Assuming that the input is represented in 12 bits, we compare four scaling schemes shown in Table III. Table IV shows that the internal wordlength configurations and SQNR performances resulting from the scaling methods. If no scaling is used, the wordlength is increased progressively, one bit per stage to avoid overflow. On the contrary, both the proposed dynamic scaling technique and the scaling-to-half method maintain the internal wordlengths constant. As denoted in Table IV , the proposed dynamic scaling technique (case III) can improve SQNR impressively, about 30 dB improvement, compared to the scaling-to-half method (case I) although those two configurations have similar hardware complexity. If the first stage is allowed to extend one bit as in case IV, we can obtain a SQNR performance of more than 55 dB using the proposed dynamic scaling technique. To achieve a SQNR of more than 55 dB by progressively increasing the internal wordlength, the wordlength should be lengthened to 19 bits, leading to huge hardware complexity at the latter stages as in case II. Compared to the CBFP method that requires additional buffers to store a group of values to be normalized, the proposed dynamic scaling method requires less memory as well as less computational delay. Table V shows memory sizes required to process 2048-point FFT. The memory requirement indicates the total sizes of FIFO memories and intermediate buffers. The memory overhead resulting from the CBFP method is enormous, as the full-precision values should be stored in intermediate buffers and the size of the buffers is comparable with that of the FIFO memories. In addition, the latency is also increased considerably by the intermediate buffers.

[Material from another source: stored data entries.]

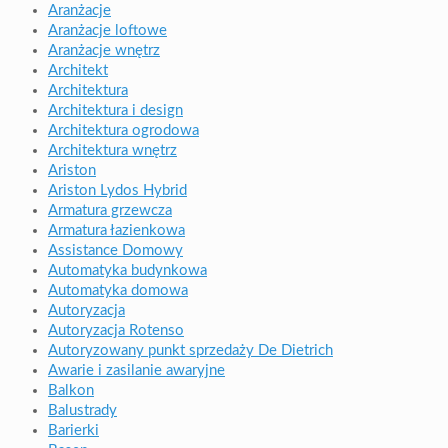
Aranżacje
Aranżacje loftowe
Aranżacje wnętrz
Architekt
Architektura
Architektura i design
Architektura ogrodowa
Architektura wnętrz
Ariston
Ariston Lydos Hybrid
Armatura grzewcza
Armatura łazienkowa
Assistance Domowy
Automatyka budynkowa
Automatyka domowa
Autoryzacja
Autoryzacja Rotenso
Autoryzowany punkt sprzedaży De Dietrich
Awarie i zasilanie awaryjne
Balkon
Balustrady
Barierki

We designed a 2048-point pipelined FFT processor using a 0.18 m 4-Metal CMOS process. The internal wordlengths are configured as indicated in case IV in Table III . The proposed FFT processor occupies 1.95 mm 2 and the gate count is 75,809 excluding memories and ROMs. The FIFO buffers are implemented using RAM memories, and small-sized RAM and ROM memories are replaced with registers and logic circuitry, respectively.
CONCLUSIONS
We should the format of Sensor Letters. We have proposed a new FFT algorithm to reduce the size of twiddle factor tables and an efficient dynamic scaling method to lower overall hardware complexity in the implementation of large-point pipelined FFT processors. By applying the proposed FFT algorithm to the first several stages, the table size required in pipelined FFT processing is reduced approximately by half at the cost of a few simple constant multipliers compared to the radix-2 2 algorithm. Since the constant multipliers can be implemented by a few adders, the proposed algorithm is efficient in large-point FFT computation, especially in terms of area and power consumption. Based on the proposed FFT algorithm, we can design a 2048-point pipelined FFT processor that reduces the total size of twiddle factor tables to 35% and 53% compared to the radix-2 and radix-2 2 algorithms, respectively. In addition, the proposed dynamic scaling technique enables the proposed processor to achieve SQNR of more than 55 dB without increasing the internal wordlength progressively.